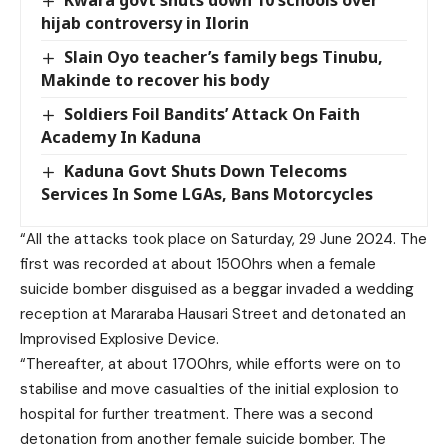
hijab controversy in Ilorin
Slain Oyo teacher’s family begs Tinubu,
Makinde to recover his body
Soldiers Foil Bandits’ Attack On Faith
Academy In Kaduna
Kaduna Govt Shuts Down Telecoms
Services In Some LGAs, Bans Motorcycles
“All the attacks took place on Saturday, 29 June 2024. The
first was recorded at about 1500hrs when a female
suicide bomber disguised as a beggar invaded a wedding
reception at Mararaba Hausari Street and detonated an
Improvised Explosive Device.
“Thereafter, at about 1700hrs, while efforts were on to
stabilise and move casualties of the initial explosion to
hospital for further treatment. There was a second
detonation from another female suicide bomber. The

■ Goal of the exercise ■
Output the material word for word, and keep the pictures out.

■ Task answer ■
hijab controversy in Ilorin
Slain Oyo teacher’s family begs Tinubu,
Makinde to recover his body
Soldiers Foil Bandits’ Attack On Faith
Academy In Kaduna
Kaduna Govt Shuts Down Telecoms
Services In Some LGAs, Bans Motorcycles
“All the attacks took place on Saturday, 29 June 2024. The
first was recorded at about 1500hrs when a female
suicide bomber disguised as a beggar invaded a wedding
reception at Mararaba Hausari Street and detonated an
Improvised Explosive Device.
“Thereafter, at about 1700hrs, while efforts were on to
stabilise and move casualties of the initial explosion to
hospital for further treatment. There was a second
detonation from another female suicide bomber. The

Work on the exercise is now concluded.